The large, daunting "cleanup" program is because so little money was spent on this in the past. Since government placed production of nuclear weapons and weapons materials ahead of everything else, the US faces a bill of as much as several hundred billion dollars for a program stretching to 2070 and beyond to rectify past wrongs.
Most of the money in the "cleanup" budget goes toward managing existing wastes. The cost of cleaning up nuclear weapons facilities will come close to or equal the cost of producing the weapons in the first place.

The strict secrecy surrounding these programs increases the potential for officials to place production first, cut corners, look only at short-term gains and ignore real and dangerous long-term costs to the environment, and public health.

In 1998, the US was spending $35 billion to operate and maintain its nuclear force, address the legacies of the Cold War - nuclear waste "cleanup" and victims of radiation exposure from nuclear weapons - and enact and enforce arms control agreements and try to develop missile defenses.

When Admiral Arleigh Burke, Chief of Naval Operations, stated that the equivalent of 720 warheads on Polaris submarines would be enough to deter the Soviet Union, the United States already had almost six times as many deployed.

When retired Army Chief of Staff General Maxwell Taylor wrote that "a few hundred missiles" would satisfy deterrence, the United States already had 7,000 strategic nuclear weapons.

And when Secretary of Defense Robert McNamara argued that within a few years the equivalent of 400 megatons would be enough to achieve destruction and hence deterrence, the U.S. stockpile had almost 17,000 megatons.

There has always been a tremendous gap between what informed military and civilian leaders thought necessary for deterrence and what was actually deployed.

Hundreds of billions of dollars were expended on programs which contributed little or nothing to deterrence, diverted critical resources and effort away from those that did or created long-term costs that exceeded their benefits.

The costs of nuclear weapons, have never been fully understood nor compiled by the government. Congress has only taken action to terminate nuclear weapons programs a handful of times and has never held a hearing, debate or vote on the cost, scale, pace or implications of the overall program even though the potential for waste, fraud and abuse is equal to that for entitlement programs, as indicated by the approximately equal share of spending for each.
With nuclear weapons still consuming a sizable percentage of the military budget, it is vital to understand how the figures in the plan were derived.
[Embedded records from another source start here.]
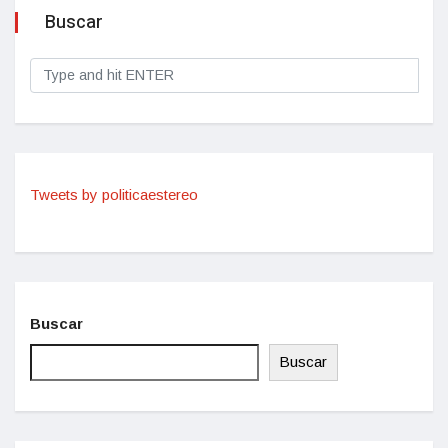
Buscar
Tweets by politicaestereo
Buscar
Buscar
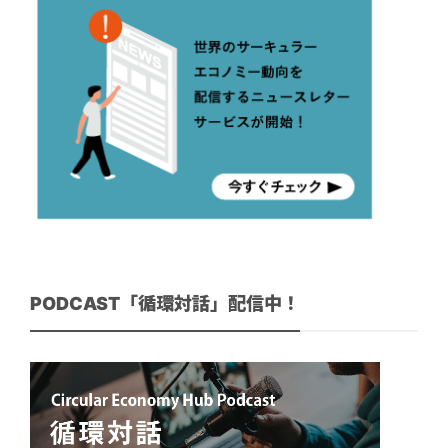
PODCAST「循環対話」配信中！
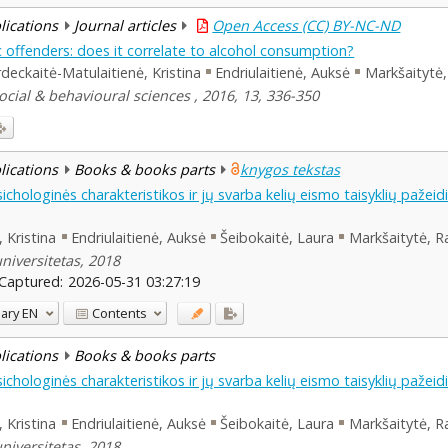
blications
Journal articles
Open Access (CC) BY-NC-ND
fic offenders: does it correlate to alcohol consumption?
deckaitė-Matulaitienė, Kristina
Endriulaitienė, Auksė
Markšaitytė,
cial & behavioural sciences , 2016, 13, 336-350
blications
Books & books parts
knygos tekstas
ichologinės charakteristikos ir jų svarba kelių eismo taisyklių paže
 Kristina
Endriulaitienė, Auksė
Šeibokaitė, Laura
Markšaitytė, R
niversitetas, 2018
Captured:
2026-05-31 03:27:19
ary
EN
Contents
blications
Books & books parts
ichologinės charakteristikos ir jų svarba kelių eismo taisyklių paže
 Kristina
Endriulaitienė, Auksė
Šeibokaitė, Laura
Markšaitytė, R
niversitetas, 2018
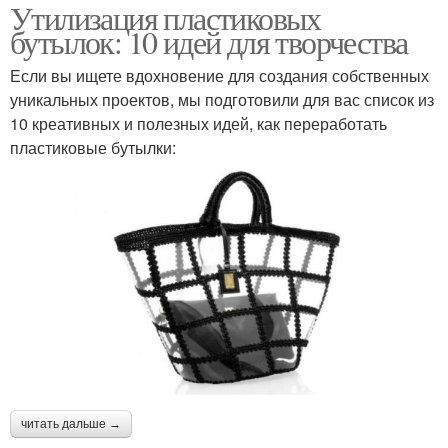
Утилизация пластиковых
бутылок: 10 идей для творчества
Если вы ищете вдохновение для создания собственных
уникальных проектов, мы подготовили для вас список из
10 креативных и полезных идей, как переработать
пластиковые бутылки:
читать дальше →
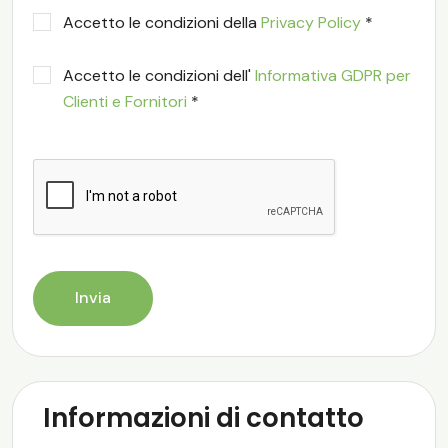
Accetto le condizioni della
Privacy Policy
*
Accetto le condizioni dell'
Informativa GDPR per
Clienti e Fornitori
*
Invia
Informazioni di contatto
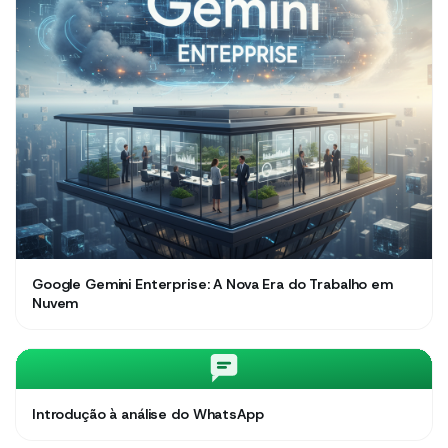
Google Gemini Enterprise: A Nova Era do Trabalho em
Nuvem
Introdução à análise do WhatsApp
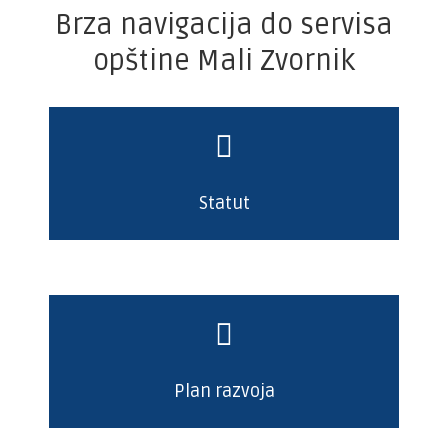
Brza navigacija do servisa
opštine Mali Zvornik
Statut
Plan razvoja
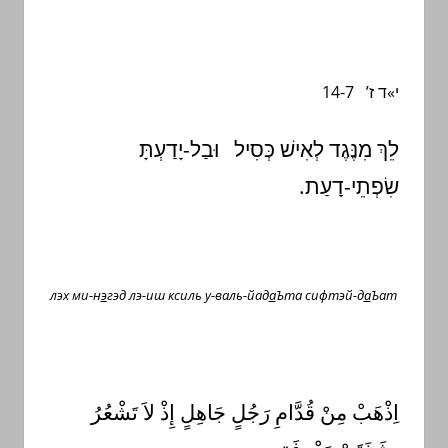
י»ד ז’ 14-7
לֵךְ מִנֶּגֶד לְאִישׁ כְּסִיל וּבַל-יָדַעְתָּ
שִׂפְתֵי-דָעַת.
лэх ми-н
э
гэд лэ-иш ксиль у-валь-йад
а
Ъта сифтэй-д
а
Ъат
اِذْهَبْ مِنْ قُدَّامِ رَجُلٍ جَاهِلٍ إِذْ لاَ تَشْعُرُ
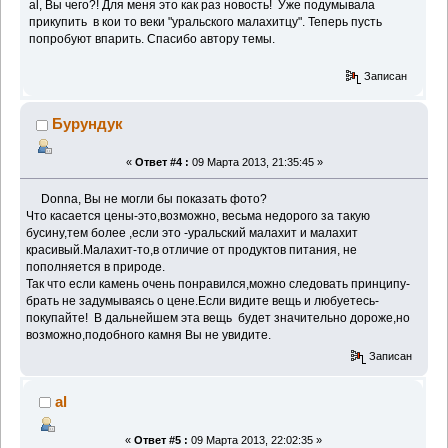
al, Вы чего?! Для меня это как раз новость! Уже подумывала
прикупить в кои то веки "уральского малахитцу". Теперь пусть
попробуют впарить. Спасибо автору темы.
Записан
Бурундук
«
Ответ #4 :
09 Марта 2013, 21:35:45 »
Donna, Вы не могли бы показать фото?
Что касается цены-это,возможно, весьма недорого за такую
бусину,тем более ,если это -уральский малахит и малахит
красивый.Малахит-то,в отличие от продуктов питания, не
пополняется в природе.
Так что если камень очень понравился,можно следовать принципу-
брать не задумываясь о цене.Если видите вещь и любуетесь-
покупайте! В дальнейшем эта вещь будет значительно дороже,но
возможно,подобного камня Вы не увидите.
Записан
al
«
Ответ #5 :
09 Марта 2013, 22:02:35 »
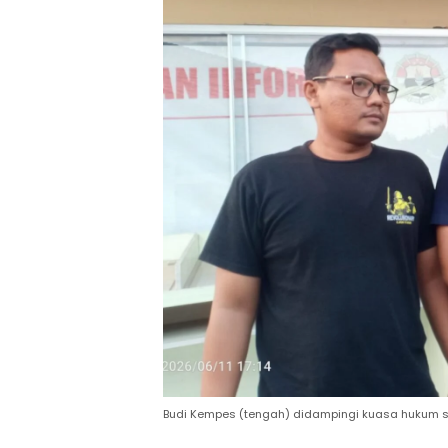
Budi Kempes (tengah) didampingi kuasa hukum s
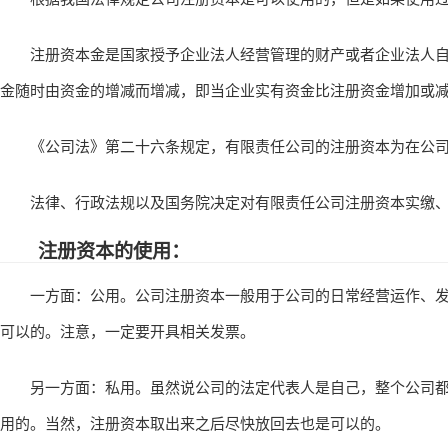
注册资本金是国家授予企业法人经营管理的财产或者企业法人自
金随时由资金的增减而增减，即当企业实有资金比注册资金增加或减
《公司法》第二十六条规定，有限责任公司的注册资本为在公司
法律、行政法规以及国务院决定对有限责任公司注册资本实缴、
注册资本的使用：
一方面：公用。公司注册资本一般用于公司的日常经营运作、发
可以的。注意，一定要开具相关发票。
另一方面：私用。虽然说公司的法定代表人是自己，整个公司都
用的。当然，注册资本取出来之后尽快放回去也是可以的。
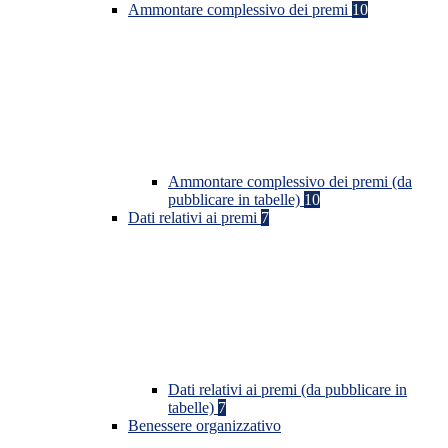
Ammontare complessivo dei premi
10
Ammontare complessivo dei premi (da
pubblicare in tabelle)
10
Dati relativi ai premi
7
Dati relativi ai premi (da pubblicare in
tabelle)
7
Benessere organizzativo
The annual congressional debate usually focuses on the minute details of a few programs at a the expense of the overall effort those programs are supposed to support. This approach can be likened to building a house by carefully examining the cost of only a few of the obvious elements, largely ignoring the rest, and rarely pausing to consider what the house will actually cost or look like, or if it will even meet one's needs.

The time has come to consider carefully the costs and consequences to the United States, and the world, of producing tens of thousands of nuclear weapons and basing national security on the threat of nuclear annihilation.

We cannot rectify our mistakes or build on our achievements if such a crucial part of our nuclear history remains incomplete. Neither can we hope to prevent other countries from acquiring nuclear weapons if we do not fully comprehend the forces that have driven our own program and affect it still.

Given the enormous sums expended and the substantial risks incurred, we owe it to ourselves and future generations to seek answers to these questions, to fill the gaps in the atomic ledger.